During the audit of the Agama wallet, designed to work with the Komodo cryptocurrency (KMD) and altcoins, npm experts discovered a dangerous vulnerability that threatened the security of users.Researchers have noticed a malicious update as part of the electron-native-notify library (version 1.1.6) – after the update, its code introduced functionality for stealing seed wallets and passphrases from cryptocurrency applications.
Experts did not immediately realize that they were dealing with an attack on the supply chain: the malicious library targeted application developers, who eventually incorporated the malicious product into their product.
This application was an Agama wallet, created by the Komodo team, and using EasyDEX-GUI in its work. EasyDEX-GUI, as it turned out, loaded the dangerous electron-native-notify library.
Although the malicious code appeared in electron-native-notify as early as in March 2019, it penetrated Agama only on April 13, 2019, with the release of Agama version 0.3.5. According to npm experts, the code of the intruders functioned as it was intended: it stole seeds and passwords and transmitted this data to a remote server. As a result, the campaign operators had the opportunity to steal Agama users’ funds.

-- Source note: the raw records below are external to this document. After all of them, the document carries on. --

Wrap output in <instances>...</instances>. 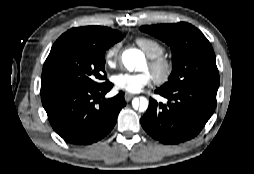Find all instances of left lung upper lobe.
Masks as SVG:
<instances>
[{
    "mask_svg": "<svg viewBox=\"0 0 254 174\" xmlns=\"http://www.w3.org/2000/svg\"><path fill=\"white\" fill-rule=\"evenodd\" d=\"M140 30L159 38L171 47L172 73L169 81L160 88L177 90L189 85L218 88L219 73L214 51L207 38L196 27L180 22L146 25Z\"/></svg>",
    "mask_w": 254,
    "mask_h": 174,
    "instance_id": "obj_1",
    "label": "left lung upper lobe"
}]
</instances>
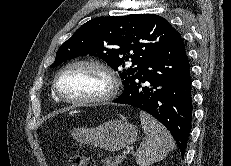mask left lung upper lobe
<instances>
[{"instance_id":"1","label":"left lung upper lobe","mask_w":231,"mask_h":166,"mask_svg":"<svg viewBox=\"0 0 231 166\" xmlns=\"http://www.w3.org/2000/svg\"><path fill=\"white\" fill-rule=\"evenodd\" d=\"M175 32L165 18L155 14L99 17L83 24L61 45L50 67L87 54L100 57L116 71L124 68L119 72L126 88L134 74Z\"/></svg>"}]
</instances>
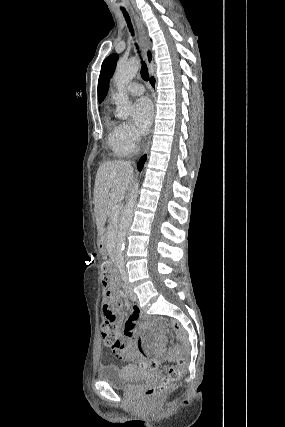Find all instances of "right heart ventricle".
Segmentation results:
<instances>
[{
	"label": "right heart ventricle",
	"mask_w": 285,
	"mask_h": 427,
	"mask_svg": "<svg viewBox=\"0 0 285 427\" xmlns=\"http://www.w3.org/2000/svg\"><path fill=\"white\" fill-rule=\"evenodd\" d=\"M108 144L115 155L119 157L126 156L130 151L123 145L120 135V125L114 121L107 120Z\"/></svg>",
	"instance_id": "right-heart-ventricle-1"
}]
</instances>
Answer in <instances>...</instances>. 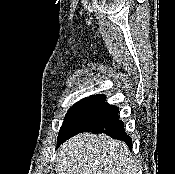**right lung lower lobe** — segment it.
Instances as JSON below:
<instances>
[{
	"instance_id": "obj_1",
	"label": "right lung lower lobe",
	"mask_w": 175,
	"mask_h": 174,
	"mask_svg": "<svg viewBox=\"0 0 175 174\" xmlns=\"http://www.w3.org/2000/svg\"><path fill=\"white\" fill-rule=\"evenodd\" d=\"M105 95L87 98L77 112L58 145L82 132L105 133L122 140L132 149V139L125 133L124 123L118 119V107L105 102Z\"/></svg>"
}]
</instances>
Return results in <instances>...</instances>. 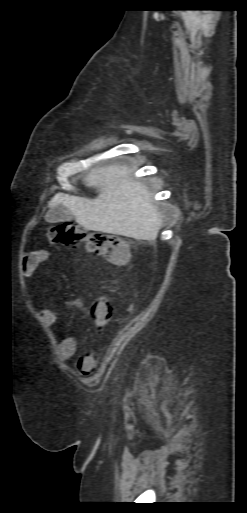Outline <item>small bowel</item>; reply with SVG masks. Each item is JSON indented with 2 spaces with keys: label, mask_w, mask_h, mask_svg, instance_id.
<instances>
[{
  "label": "small bowel",
  "mask_w": 247,
  "mask_h": 513,
  "mask_svg": "<svg viewBox=\"0 0 247 513\" xmlns=\"http://www.w3.org/2000/svg\"><path fill=\"white\" fill-rule=\"evenodd\" d=\"M46 256H47V253L44 251L32 253V254L26 256L24 258V260L22 262V266H21V272H22L23 277L24 278L31 277L35 273V271L37 270L39 265L45 260ZM74 305L76 307L82 309L84 312L88 313L92 319L93 316L90 313V305L89 306L84 305V303L81 299H75ZM40 316H41L42 323L47 328H51L57 321L56 312L48 306L42 307V309L40 311ZM77 347H78V342L75 337H73V336L64 337L58 343V348H57L58 358L61 361L69 360L70 358H72L75 355V353L77 351ZM94 364H95V359L93 357H85V358L80 359V361L77 364V369L81 374L86 375L93 370ZM86 372H88V373H86Z\"/></svg>",
  "instance_id": "small-bowel-1"
}]
</instances>
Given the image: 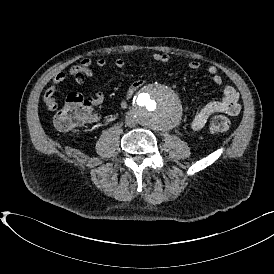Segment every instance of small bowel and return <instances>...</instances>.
Instances as JSON below:
<instances>
[{
	"instance_id": "c3829d8e",
	"label": "small bowel",
	"mask_w": 274,
	"mask_h": 274,
	"mask_svg": "<svg viewBox=\"0 0 274 274\" xmlns=\"http://www.w3.org/2000/svg\"><path fill=\"white\" fill-rule=\"evenodd\" d=\"M148 58L153 62L162 64L169 63L172 60L170 55L166 53H153L149 55ZM106 65L107 61L105 58L100 57L95 61L86 58L72 66L67 74L59 73L56 75L50 87L43 90L41 93L44 102L47 103L49 111L52 113L58 111L59 106L53 95L57 88L65 82L67 76L72 77L77 84L82 85L87 78H92L94 76V67L104 68ZM114 66L118 69H122L125 66V60L123 58H117L114 61ZM187 67L191 70H198L201 68V63L197 60H192L188 62ZM206 70L214 84L221 85L223 83V76L216 66L209 65ZM145 82V80L140 79L129 86L121 102L123 108L126 107L131 96L139 90ZM74 95L77 99H81L89 109L98 107L104 102V94L101 91H94L93 94L87 98H82L78 94ZM240 110L241 105L237 90L232 86H225L222 90V99L220 101H210L202 105L190 119L189 125L193 131H199L205 126L210 116L218 113L234 116L237 115ZM100 120L101 115L99 113L90 112L86 123H97Z\"/></svg>"
}]
</instances>
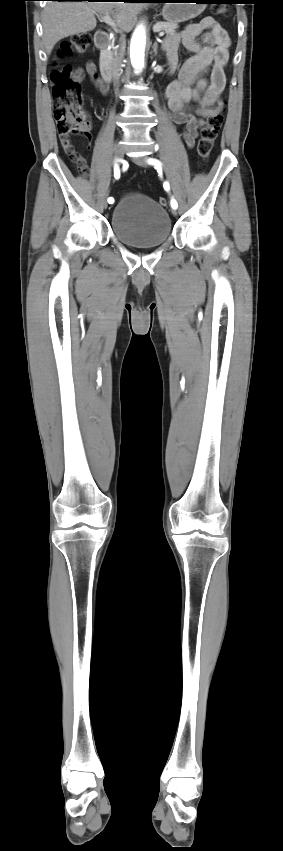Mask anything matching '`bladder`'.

When the problem became known, Komodo developers decided to act and urgently secure their users and their funds.
“The npm, Inc. security team, in collaboration with Komodo, helped protect over $13 million USD in cryptocurrency assets as we found and responded to a malware threat targeting the users of a cryptocurrency wallet called Agama”, — reported developers.

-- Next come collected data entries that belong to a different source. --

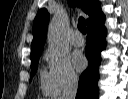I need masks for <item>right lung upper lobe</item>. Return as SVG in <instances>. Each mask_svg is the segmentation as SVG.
Masks as SVG:
<instances>
[{"mask_svg": "<svg viewBox=\"0 0 128 99\" xmlns=\"http://www.w3.org/2000/svg\"><path fill=\"white\" fill-rule=\"evenodd\" d=\"M70 6L79 5L89 15L87 24L101 13V5L98 0H68ZM47 9L42 8L36 15L33 23V41L31 45V58L41 55L46 41L47 27L49 22Z\"/></svg>", "mask_w": 128, "mask_h": 99, "instance_id": "1", "label": "right lung upper lobe"}]
</instances>
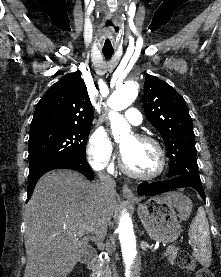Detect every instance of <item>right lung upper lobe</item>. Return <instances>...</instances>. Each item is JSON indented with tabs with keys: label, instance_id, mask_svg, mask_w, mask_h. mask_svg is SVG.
Segmentation results:
<instances>
[{
	"label": "right lung upper lobe",
	"instance_id": "1",
	"mask_svg": "<svg viewBox=\"0 0 221 277\" xmlns=\"http://www.w3.org/2000/svg\"><path fill=\"white\" fill-rule=\"evenodd\" d=\"M93 107L79 72L66 74L39 101L31 126H91Z\"/></svg>",
	"mask_w": 221,
	"mask_h": 277
}]
</instances>
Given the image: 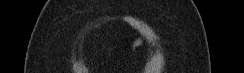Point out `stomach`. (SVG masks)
<instances>
[{
    "mask_svg": "<svg viewBox=\"0 0 244 73\" xmlns=\"http://www.w3.org/2000/svg\"><path fill=\"white\" fill-rule=\"evenodd\" d=\"M143 39L141 37H138L135 39V41L133 42V47H138L142 44Z\"/></svg>",
    "mask_w": 244,
    "mask_h": 73,
    "instance_id": "obj_1",
    "label": "stomach"
}]
</instances>
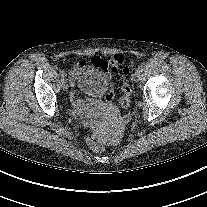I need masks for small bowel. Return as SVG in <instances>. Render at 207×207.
I'll return each instance as SVG.
<instances>
[{"instance_id":"c3829d8e","label":"small bowel","mask_w":207,"mask_h":207,"mask_svg":"<svg viewBox=\"0 0 207 207\" xmlns=\"http://www.w3.org/2000/svg\"><path fill=\"white\" fill-rule=\"evenodd\" d=\"M99 62V61H98ZM114 84L110 77L107 79V90L103 99L87 100L79 97L76 93L71 94V102L73 106V113H88L92 117H95L100 111H102L114 97Z\"/></svg>"}]
</instances>
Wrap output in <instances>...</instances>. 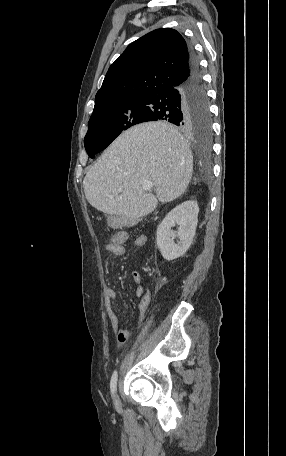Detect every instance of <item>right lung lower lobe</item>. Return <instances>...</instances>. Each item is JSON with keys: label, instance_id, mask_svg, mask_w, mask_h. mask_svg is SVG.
Returning <instances> with one entry per match:
<instances>
[{"label": "right lung lower lobe", "instance_id": "right-lung-lower-lobe-1", "mask_svg": "<svg viewBox=\"0 0 286 456\" xmlns=\"http://www.w3.org/2000/svg\"><path fill=\"white\" fill-rule=\"evenodd\" d=\"M189 49L187 78L142 97L146 107L144 122L165 120L189 130V127L202 123L210 115L199 62L193 49Z\"/></svg>", "mask_w": 286, "mask_h": 456}]
</instances>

To do this, they exploited the same vulnerability as the attackers, eventually got at their disposal a lot of seed, and then took all money from the blow .

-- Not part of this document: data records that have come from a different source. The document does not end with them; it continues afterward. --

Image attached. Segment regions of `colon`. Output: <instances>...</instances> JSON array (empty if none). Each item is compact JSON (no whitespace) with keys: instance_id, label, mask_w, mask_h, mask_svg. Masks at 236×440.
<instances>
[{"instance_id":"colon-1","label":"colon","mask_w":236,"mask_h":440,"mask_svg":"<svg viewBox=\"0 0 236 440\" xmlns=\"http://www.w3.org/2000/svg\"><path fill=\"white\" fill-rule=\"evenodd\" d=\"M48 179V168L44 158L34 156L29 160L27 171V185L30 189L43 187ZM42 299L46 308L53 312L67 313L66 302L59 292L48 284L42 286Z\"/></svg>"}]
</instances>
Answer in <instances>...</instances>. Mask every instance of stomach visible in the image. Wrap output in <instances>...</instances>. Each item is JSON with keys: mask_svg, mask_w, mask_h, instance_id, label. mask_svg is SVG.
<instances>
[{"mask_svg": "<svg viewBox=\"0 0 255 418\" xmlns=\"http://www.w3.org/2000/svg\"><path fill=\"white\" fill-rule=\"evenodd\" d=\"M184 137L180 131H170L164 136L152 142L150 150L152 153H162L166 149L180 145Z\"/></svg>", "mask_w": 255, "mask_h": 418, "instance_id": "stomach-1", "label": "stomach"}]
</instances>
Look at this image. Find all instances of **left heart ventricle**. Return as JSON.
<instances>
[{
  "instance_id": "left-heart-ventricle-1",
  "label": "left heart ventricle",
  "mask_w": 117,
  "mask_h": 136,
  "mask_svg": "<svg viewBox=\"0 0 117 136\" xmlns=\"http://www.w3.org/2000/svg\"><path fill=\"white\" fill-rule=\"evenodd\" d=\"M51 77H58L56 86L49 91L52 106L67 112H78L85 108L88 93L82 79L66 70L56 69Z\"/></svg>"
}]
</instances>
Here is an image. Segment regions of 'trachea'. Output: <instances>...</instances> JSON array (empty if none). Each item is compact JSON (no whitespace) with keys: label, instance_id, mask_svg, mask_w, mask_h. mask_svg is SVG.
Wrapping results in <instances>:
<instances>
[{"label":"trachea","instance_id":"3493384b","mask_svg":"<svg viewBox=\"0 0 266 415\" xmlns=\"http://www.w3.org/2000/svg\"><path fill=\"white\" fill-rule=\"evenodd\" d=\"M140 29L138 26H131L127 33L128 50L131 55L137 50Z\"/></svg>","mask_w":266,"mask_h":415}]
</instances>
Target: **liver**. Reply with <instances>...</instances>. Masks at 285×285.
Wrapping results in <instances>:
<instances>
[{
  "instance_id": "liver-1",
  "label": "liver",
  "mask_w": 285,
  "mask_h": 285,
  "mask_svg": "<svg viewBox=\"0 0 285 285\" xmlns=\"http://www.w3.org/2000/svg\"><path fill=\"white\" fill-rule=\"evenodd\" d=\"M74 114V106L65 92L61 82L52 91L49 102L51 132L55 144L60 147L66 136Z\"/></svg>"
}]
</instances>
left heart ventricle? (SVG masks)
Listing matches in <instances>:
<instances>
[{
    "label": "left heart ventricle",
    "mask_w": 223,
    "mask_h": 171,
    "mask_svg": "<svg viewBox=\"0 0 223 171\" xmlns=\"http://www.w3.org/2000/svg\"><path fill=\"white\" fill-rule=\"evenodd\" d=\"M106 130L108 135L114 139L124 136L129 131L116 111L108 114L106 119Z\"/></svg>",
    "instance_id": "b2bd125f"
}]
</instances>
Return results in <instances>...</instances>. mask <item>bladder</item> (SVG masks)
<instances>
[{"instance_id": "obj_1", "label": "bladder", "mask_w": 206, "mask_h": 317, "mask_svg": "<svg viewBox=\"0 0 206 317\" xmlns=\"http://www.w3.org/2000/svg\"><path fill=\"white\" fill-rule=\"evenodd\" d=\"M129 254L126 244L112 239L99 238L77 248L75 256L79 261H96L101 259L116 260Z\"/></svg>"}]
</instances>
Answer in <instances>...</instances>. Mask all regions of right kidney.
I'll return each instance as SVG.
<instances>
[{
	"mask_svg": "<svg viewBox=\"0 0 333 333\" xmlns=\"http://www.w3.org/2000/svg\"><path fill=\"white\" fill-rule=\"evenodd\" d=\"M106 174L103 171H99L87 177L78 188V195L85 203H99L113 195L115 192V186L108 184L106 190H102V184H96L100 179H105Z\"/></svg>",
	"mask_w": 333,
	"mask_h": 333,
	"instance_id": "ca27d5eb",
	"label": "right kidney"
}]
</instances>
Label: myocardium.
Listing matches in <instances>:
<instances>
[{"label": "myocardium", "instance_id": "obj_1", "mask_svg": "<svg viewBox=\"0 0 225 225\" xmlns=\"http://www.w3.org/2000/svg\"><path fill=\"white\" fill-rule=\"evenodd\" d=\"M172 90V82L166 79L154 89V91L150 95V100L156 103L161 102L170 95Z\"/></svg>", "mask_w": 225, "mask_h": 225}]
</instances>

According to the official report, this way about 8,000,000 KMD tokens and 96 BTC were saved from vulnerable wallets. Otherwise, intruders could steal these tools. The funds were transferred to the wallets RSgD2cmm3niFRu2kwwtrEHoHMywJdkbkeF (KMD) and 1GsdquSqABxP2i7ghUjAXdtdujHjVYLgqk (BTC), where, as the developers assure, they are completely safe and controlled by the Kom team.
Here is a brief demonstration of the remote sending.
Users can request return of their tokens through a specially created page. It is also recommended to create new KMD and BTC addresses, to use new seed’s and password phrases.